| Given entries |
+ + + + + + +

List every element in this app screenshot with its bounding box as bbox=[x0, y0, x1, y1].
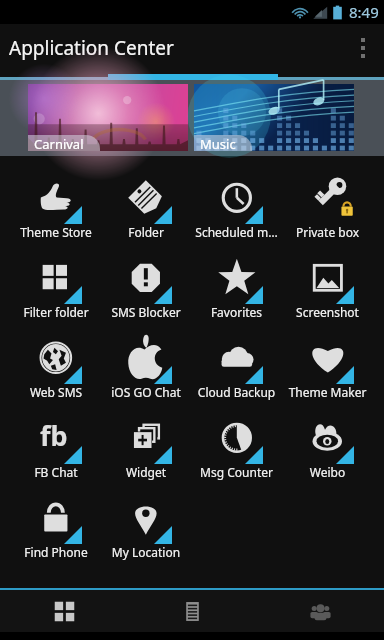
button[interactable]: SMS Blocker bbox=[101, 256, 191, 336]
button[interactable]: Contacts bbox=[256, 590, 384, 632]
staticText: iOS GO Chat bbox=[102, 384, 190, 400]
staticText: Private box bbox=[283, 224, 372, 240]
button[interactable]: Find Phone bbox=[11, 496, 101, 576]
staticText: Favorites bbox=[192, 304, 281, 320]
button[interactable]: Web SMS bbox=[11, 336, 101, 416]
button[interactable]: fb bbox=[11, 416, 101, 496]
staticText: Scheduled m… bbox=[192, 224, 281, 240]
button[interactable]: More options bbox=[342, 24, 384, 72]
button[interactable]: iOS GO Chat bbox=[101, 336, 191, 416]
staticText: Web SMS bbox=[12, 384, 100, 400]
button[interactable] bbox=[108, 74, 278, 80]
staticText: FB Chat bbox=[12, 464, 100, 480]
staticText: Music bbox=[200, 135, 236, 151]
button[interactable]: Theme Store bbox=[11, 176, 101, 256]
staticText: Screenshot bbox=[283, 304, 372, 320]
staticText: Folder bbox=[102, 224, 190, 240]
staticText: Find Phone bbox=[12, 544, 100, 560]
staticText: Carnival bbox=[34, 135, 84, 151]
button[interactable]: Msg Counter bbox=[191, 416, 282, 496]
staticText: 8:49 bbox=[349, 2, 379, 22]
button[interactable]: Theme Maker bbox=[282, 336, 373, 416]
staticText: Theme Store bbox=[12, 224, 100, 240]
button[interactable]: My Location bbox=[101, 496, 191, 576]
staticText: Weibo bbox=[283, 464, 372, 480]
staticText: fb bbox=[40, 417, 68, 454]
staticText: Application Center bbox=[9, 35, 174, 61]
button[interactable]: Scheduled m… bbox=[191, 176, 282, 256]
button[interactable]: Carnival bbox=[28, 84, 188, 151]
staticText: Filter folder bbox=[12, 304, 100, 320]
staticText: My Location bbox=[102, 544, 190, 560]
staticText: Theme Maker bbox=[283, 384, 372, 400]
staticText: Cloud Backup bbox=[192, 384, 281, 400]
staticText: Msg Counter bbox=[192, 464, 281, 480]
button[interactable]: Screenshot bbox=[282, 256, 373, 336]
button[interactable]: Music bbox=[194, 84, 354, 151]
button[interactable]: Messages bbox=[128, 590, 256, 632]
button[interactable]: Favorites bbox=[191, 256, 282, 336]
button[interactable]: Folder bbox=[101, 176, 191, 256]
staticText: SMS Blocker bbox=[102, 304, 190, 320]
button[interactable]: Widget bbox=[101, 416, 191, 496]
button[interactable]: Apps bbox=[0, 590, 128, 632]
button[interactable]: Weibo bbox=[282, 416, 373, 496]
button[interactable]: Cloud Backup bbox=[191, 336, 282, 416]
staticText: Widget bbox=[102, 464, 190, 480]
button[interactable]: Filter folder bbox=[11, 256, 101, 336]
button[interactable]: Private box bbox=[282, 176, 373, 256]
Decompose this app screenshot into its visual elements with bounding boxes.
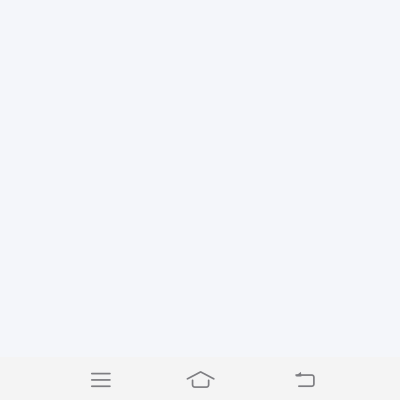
button[interactable]: Recent apps [64, 357, 136, 400]
button[interactable]: Home [164, 357, 236, 400]
button[interactable]: Back [269, 357, 341, 400]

+ + + + + + +

| Required work |
Go line by line through the records above and copy each one containing "Carnival".

| Worked solution |
staticText: Carnival bbox=[34, 135, 84, 151]
button[interactable]: Carnival bbox=[28, 84, 188, 151]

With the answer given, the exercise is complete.